I had some wise high school friends tell me that pursuing the Computer Science major was more about resilience and tenacity than about innate intelligence. I also got an Engineering internship and a Product Management internship in the summer and fall before and of my senior year, and mentors from those experiences confirmed the same thing. Only after I finally placed that my procrastination was about my pride and my hating the idea of feeling like I did not know how to do something, I internalized and followed these people’s advice. I finally understood where the people who told me “if you can do Math, you can do Computer Science” were coming from. I had not felt incompetent in Math, since I had been doing it for years–but I had felt incompetent in Computer Science, since I had not been doing it for years. Instead of aiming to “solve my procrastination,” I aimed to solve my feelings of incompetence–and the only way to solve incompetence is to tackle the material and practice. In turn, focusing on the root of my procrastination equipped me with the wake up call that I must swallow my pride and must become okay with seeing myself not instantly know how to do things.

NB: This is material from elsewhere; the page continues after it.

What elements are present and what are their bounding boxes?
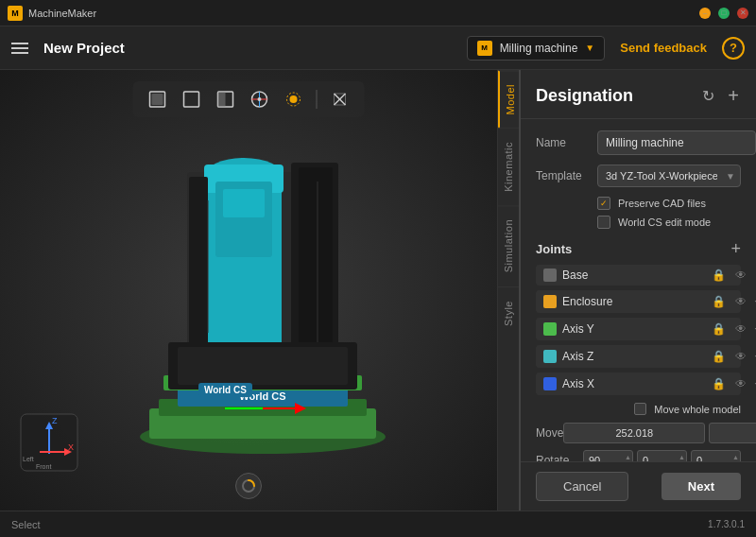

Once I became okay with seeing myself be incompetent, I saw no point in starting assignments late. After all, the only way to gain competence in the subject matter of the assignment was to familiarize myself with the assignment and to give myself ample time to work on it. Curbing my stubbornness to not want to see myself not knowing how to do something killed two birds with one stone–it erased my bad habit, but it also taught me the important lesson that a lot of mini-failures will help me avoid larger, more impactful failures. Sure, spending two hours to code something that ended up having fifty bugs was a blow to my self esteem at first–but it was better to experience that for weeks and then finally ace the final programming project than it was to temporarily run away from the feeling of incompetence but then perform poorly in the end. Of course, while my procrastination was caused by hating to see myself mess up, everyone has different reasons for procrastination–and your story in ending your procrastination may look different than mine. Ultimately though, the moral of my own journey is to identify your own reasons for procrastinating, and to fight those reasons at the root.

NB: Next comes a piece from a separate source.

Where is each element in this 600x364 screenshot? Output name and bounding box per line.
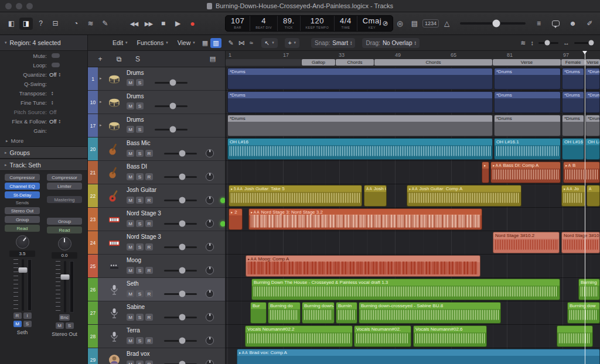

I urge you to take a look at the journal article I mentioned above. Comb through the categories and reasons for procrastinating, find the ones with which you identify, and start making a plan to tackle those. Procrastination is always a result of something, and you will find it far more effective to fight what creates that result rather than attempting to fight the result all by itself. You can train yourself to become okay with seeing yourself mess up. You can train yourself to not let your previous learning experiences and results dictate your present ones. You can train yourself to gain self-esteem. Once you address your root cause, you should no longer even have a reason to procrastinate. You can, and will, stop procrastinating and start flourishing.